Wall Street set to open lower on turmoil in Italy
Stocks were poised for a lower open on Monday as political turmoil in Italy sparked worry the euro zone debt crisis could overwhelm the region's third largest economy.
Benchmark Italian government bond yields rose to their highest since 1997 at 6.67 percent. Many analysts said yields above 7 percent would make funding costs unsustainable for Italy's huge public debt, one of the highest in the world.
Italian Prime Minister Silvio Berlusconi, under pressure from markets and rebels in his party, fought to hang on to power and denied reports he would resign within hours. Party rebels threatened to bring down his government in a backlash over its failure to adopt reforms to defuse a debt crisis.

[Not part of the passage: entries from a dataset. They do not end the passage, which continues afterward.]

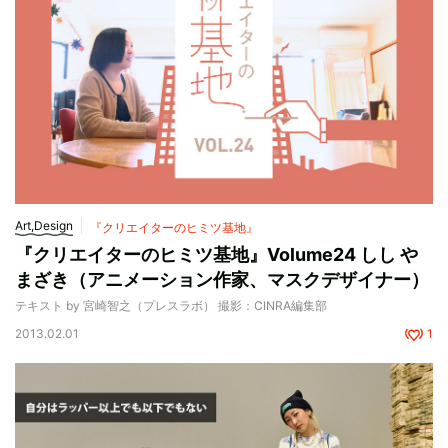
Art,Design
『クリエイターのヒミツ基地』
『クリエイターのヒミツ基地』Volume24 しし や
まざき（アニメーション作家、マスクデザイナー）
テキスト by 宮崎智之（プレスラボ） 撮影：CINRA編集部
2013.02.01
1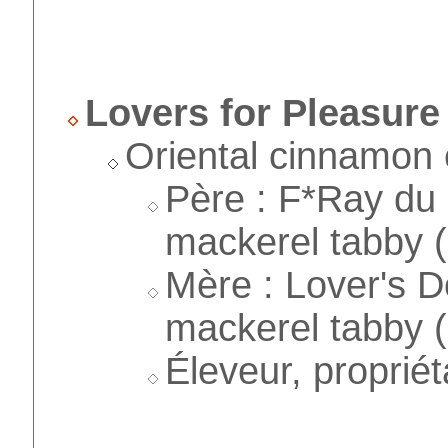
Lovers for Pleasure
Oriental cinnamon 
Père : F*Ray du
mackerel tabby 
Mère : Lover's D
mackerel tabby 
Éleveur, proprié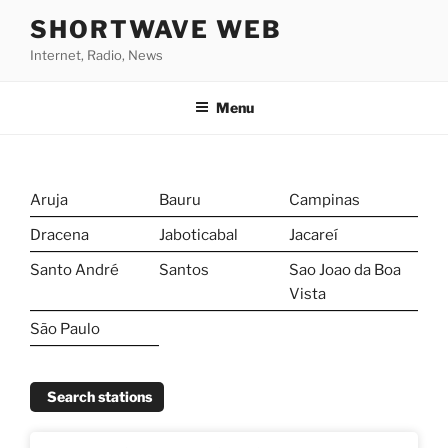
Skip
SHORTWAVE WEB
to
Internet, Radio, News
content
Menu
Aruja
Bauru
Campinas
Dracena
Jaboticabal
Jacareí
Santo André
Santos
Sao Joao da Boa
Vista
São Paulo
Search stations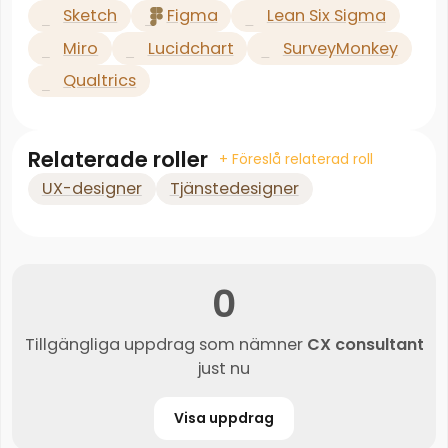
Sketch
Figma
Lean Six Sigma
Miro
Lucidchart
SurveyMonkey
Qualtrics
Relaterade roller
+ Föreslå relaterad roll
UX-designer
Tjänstedesigner
0
Tillgängliga uppdrag som nämner
CX consultant
just nu
Visa uppdrag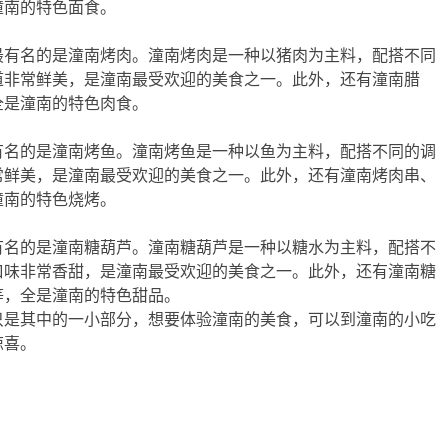
潼南的特色面食。
最有名的是潼南烤肉。潼南烤肉是一种以猪肉为主料，配搭不同
道非常鲜美，是潼南最受欢迎的美食之一。此外，还有潼南腊
全是潼南的特色肉食。
有名的是潼南烤鱼。潼南烤鱼是一种以鱼为主料，配搭不同的调
常鲜美，是潼南最受欢迎的美食之一。此外，还有潼南烤肉串、
潼南的特色烧烤。
有名的是潼南糖葫芦。潼南糖葫芦是一种以糖水为主料，配搭不
口味非常香甜，是潼南最受欢迎的美食之一。此外，还有潼南糖
等，全是潼南的特色甜品。
只是其中的一小部分，想要体验潼南的美食，可以到潼南的小吃
惊喜。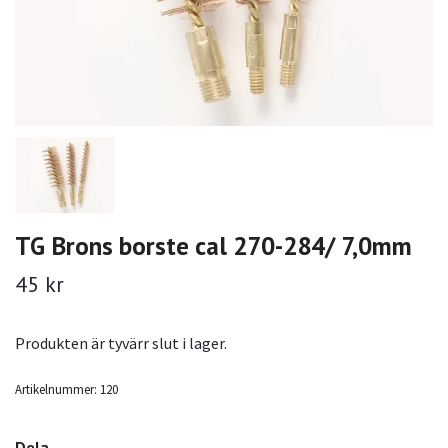
TG Brons borste cal 270-284/ 7,0mm
45 kr
Produkten är tyvärr slut i lager.
Artikelnummer:
120
Dela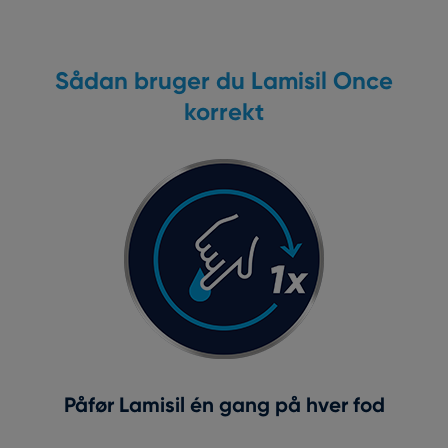
Sådan bruger du Lamisil Once
korrekt
Påfør Lamisil én gang på hver fod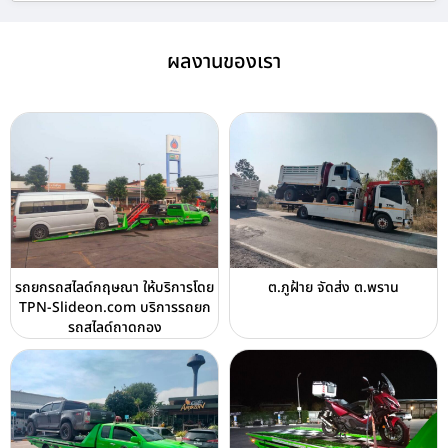
ผลงานของเรา
รถยกรถสไลด์กฤษณา ให้บริการโดย
ต.ภูฝ้าย จัดส่ง ต.พราน
TPN-Slideon.com บริการรถยก
รถสไลด์ถาดกอง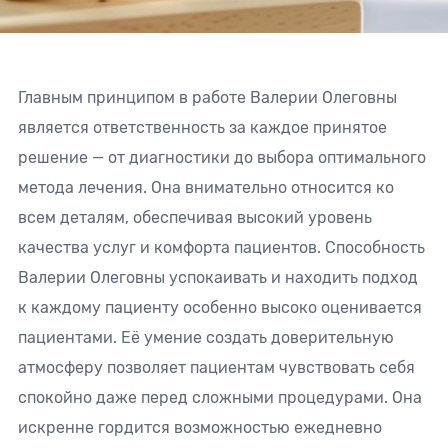
Главным принципом в работе Валерии Олеговны
является ответственность за каждое принятое
решение — от диагностики до выбора оптимального
метода лечения. Она внимательно относится ко
всем деталям, обеспечивая высокий уровень
качества услуг и комфорта пациентов. Способность
Валерии Олеговны успокаивать и находить подход
к каждому пациенту особенно высоко оценивается
пациентами. Её умение создать доверительную
атмосферу позволяет пациентам чувствовать себя
спокойно даже перед сложными процедурами. Она
искренне гордится возможностью ежедневно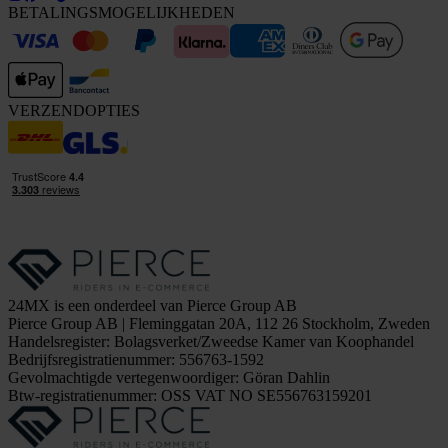
BETALINGSMOGELIJKHEDEN
VERZENDOPTIES
24MX is een onderdeel van Pierce Group AB
Pierce Group AB | Fleminggatan 20A, 112 26 Stockholm, Zweden
Handelsregister: Bolagsverket/Zweedse Kamer van Koophandel
Bedrijfsregistratienummer: 556763-1592
Gevolmachtigde vertegenwoordiger: Göran Dahlin
Btw-registratienummer: OSS VAT NO SE556763159201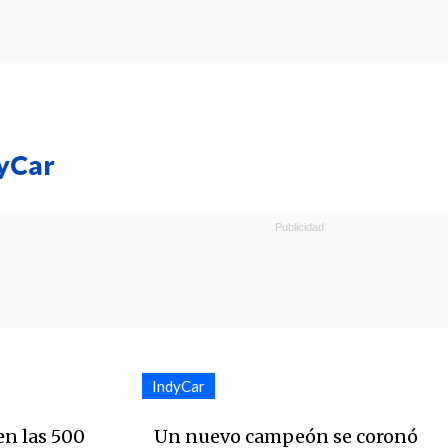
dyCar
IndyCar
en las 500
Un nuevo campeón se coronó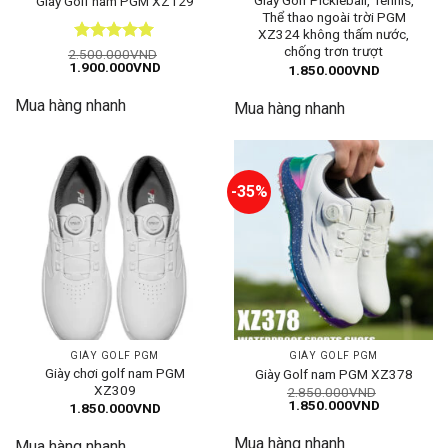
Giày Golf Pickleball, Tennis,
Giày Golf nam PGM XZ129
Thể thao ngoài trời PGM
XZ324 không thấm nước,
chống trơn trượt
Được xếp
2.500.000
VND
Giá
Giá
1.900.000
VND
hạng
5
5
1.850.000
VND
gốc
hiện
sao
là:
tại
Mua hàng nhanh
2.500.000VND.
là:
Mua hàng nhanh
1.900.000VND.
-35%
GIÀY GOLF PGM
GIÀY GOLF PGM
Giày chơi golf nam PGM
Giày Golf nam PGM XZ378
XZ309
2.850.000
VND
Giá
Giá
1.850.000
VND
1.850.000
VND
gốc
hiện
là:
tại
Mua hàng nhanh
2.850.000VND.
là:
Mua hàng nhanh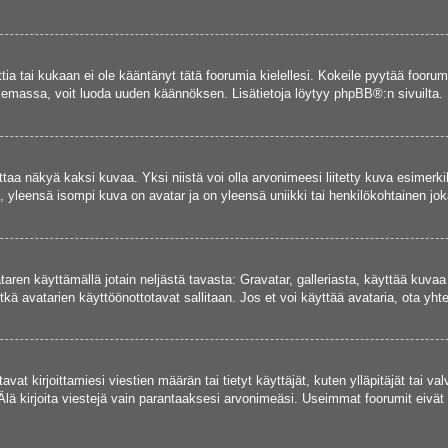
ettia tai kukaan ei ole kääntänyt tätä foorumia kielellesi. Kokeile pyytää foorum
e olemassa, voit luoda uuden käännöksen. Lisätietoja löytyy
phpBB
®:n sivuilta.
aa näkyä kaksi kuvaa. Yksi niistä voi olla arvonimeesi liitetty kuva esimerki
, yleensä isompi kuva on avatar ja on yleensä uniikki tai henkilökohtainen joka
vataren käyttämällä jotain neljästä tavasta: Gravatar, galleriasta, käyttää kuva
kä avatarien käyttöönottotavat sallitaan. Jos et voi käyttää avataria, ota yhte
avat kirjoittamiesi viestien määrän tai tietyt käyttäjät, kuten ylläpitäjät tai 
Älä kirjoita viestejä vain parantaaksesi arvonimeäsi. Useimmat foorumit eivät si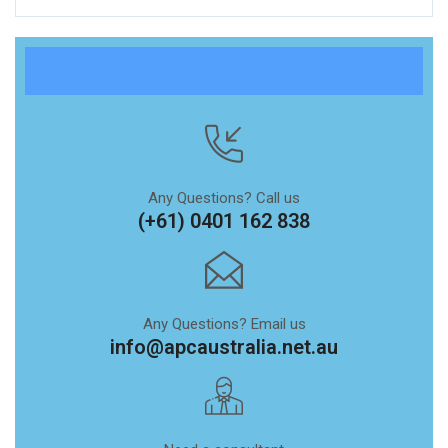
Any Questions? Call us
(+61) 0401 162 838
Any Questions? Email us
info@apcaustralia.net.au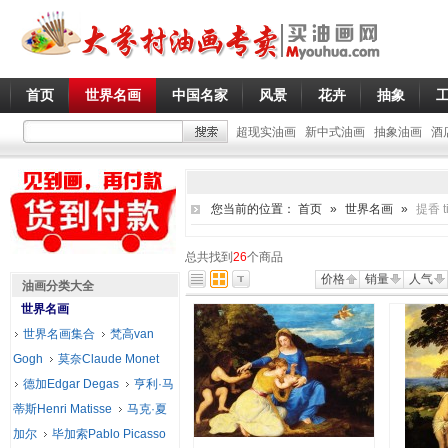
首页
世界名画
中国名家
风景
花卉
抽象
超现实油画
新中式油画
抽象油画
酒
您当前的位置：
首页
»
世界名画
»
提香 ti
总共找到
26
个商品
价格
销量
人气
油画分类大全
世界名画
世界名画集合
梵高van
Gogh
莫奈Claude Monet
德加Edgar Degas
亨利·马
蒂斯Henri Matisse
马克·夏
加尔
毕加索Pablo Picasso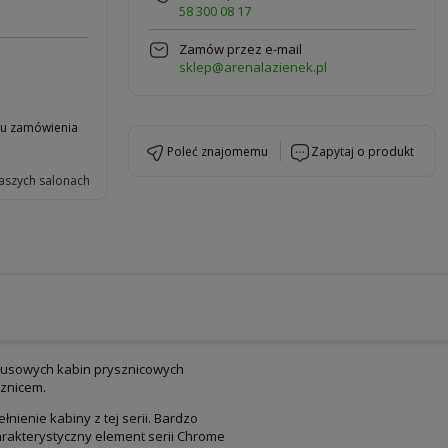
58 300 08 17
Zamów przez e-mail
sklep@arenalazienek.pl
niu zamówienia
poleć znajomemu
zapytaj o produkt
aszych salonach
ksusowych kabin prysznicowych
sznicem.
ienie kabiny z tej serii. Bardzo
arakterystyczny element serii Chrome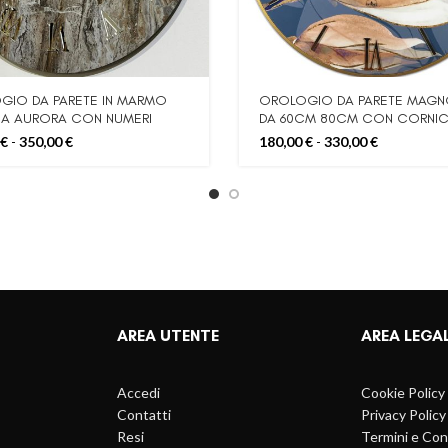
GIO DA PARETE IN MARMO
OROLOGIO DA PARETE MAGN
IA AURORA CON NUMERI
DA 60CM 80CM CON CORNI
TO LUCIDO MISURA
Fascia
Fascia
€
-
350,00
€
180,00
€
-
330,00
€
60CM,80CM,100CM
di
di
prezzo:
prezzo:
da
da
130,00 €
180,00 €
a
a
350,00 €
330,00 €
AREA UTENTE
AREA LEGA
Accedi
Cookie Policy
Contatti
Privacy Policy
Resi
Termini e Con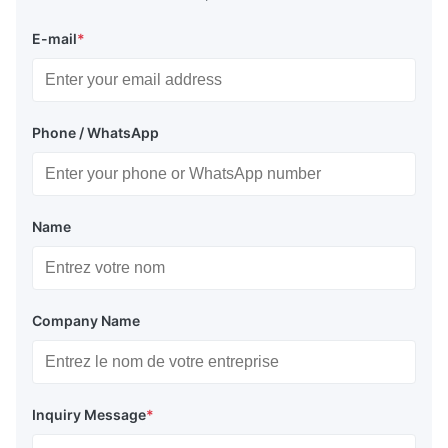
E-mail
*
Phone / WhatsApp
Name
Company Name
Inquiry Message
*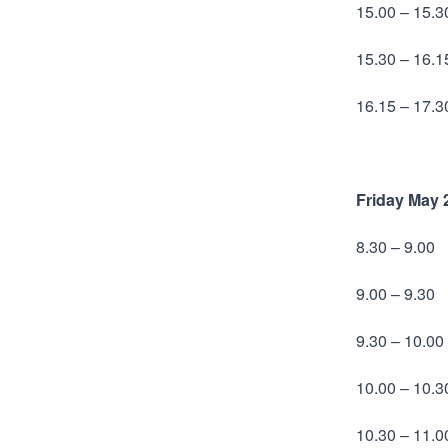
15.00 – 15.3
15.30 – 16.
16.15 – 17.3
Friday May 
8.30 – 9.00 
9.00 – 9.30 
9.30 – 10.00
10.00 – 10.
10.30 – 11.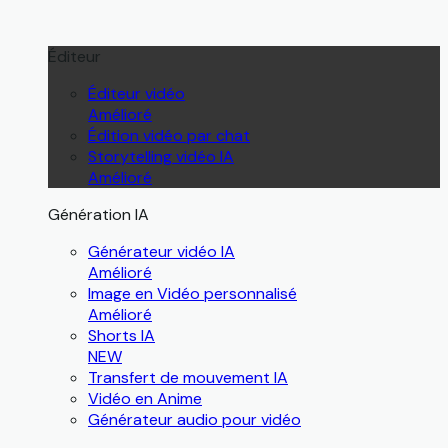
Éditeur
Éditeur vidéo
Amélioré
Édition vidéo par chat
Storytelling vidéo IA
Amélioré
Génération IA
Générateur vidéo IA
Amélioré
Image en Vidéo personnalisé
Amélioré
Shorts IA
NEW
Transfert de mouvement IA
Vidéo en Anime
Générateur audio pour vidéo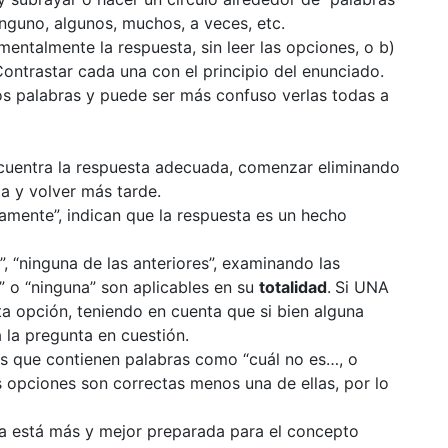
inguno, algunos, muchos, a veces, etc.
mentalmente la respuesta, sin leer las opciones, o b)
Contrastar cada una con el principio del enunciado.
os palabras y puede ser más confuso verlas todas a
ncuentra la respuesta adecuada, comenzar eliminando
a y volver más tarde.
amente”, indican que la respuesta es un hecho
”, “ninguna de las anteriores”, examinando las
s” o “ninguna” son aplicables en su
totalidad
.
Si UNA
sta opción, teniendo en cuenta que si bien alguna
 la pregunta en cuestión.
as que contienen palabras como “cuál no es…, o
s opciones son correctas menos una de ellas, por lo
na está más y mejor preparada para el concepto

As soon as Greece looks like we can now sort of digest the risk right off the issues, in comes the 800-pound gorilla into the room. Italy is a much, much larger concern, with issues that have been lingering for decades, said Peter Kenny, managing director at Knight Capital in Jersey City, New Jersey.
This is not something you can cordon off. Italy is central to the European zone and it is going to force the European Union to recalibrate everything that has been taken for granted thus far in the conversation.
S&P 500 futures fell 2.7 points and were below fair value, a formula that evaluates pricing by taking into account interest rates, dividends and time to expiration of the contract. Dow Jones industrial average futures lost 21 points while Nasdaq 100 futures dropped 0.25 point.
A former deputy head of the European Central Bank was expected to emerge as Greek prime minister as political leaders negotiated over elements of a new coalition to push through a bailout.
With a light U.S. economic calendar this week and earnings season winding down, the euro zone debt crisis was expected to be front and center for investors this week.
Sysco Corp advanced 1.4 percent to $28.20 in premarket trading after it reported quarterly earnings.
Best Buy Co Inc edged down 0.8 percent to $27.10 premarket after the consumer electronics chain agreed to buy British partner Carphone Warehouse Group Plc for $1.3 billion and scrapped plans for a chain of European megastores.
Tekelec climbed 10.7 percent to $10.96 premarket after the network technology provider agreed to be bought by a private equity group for about $780 million in cash.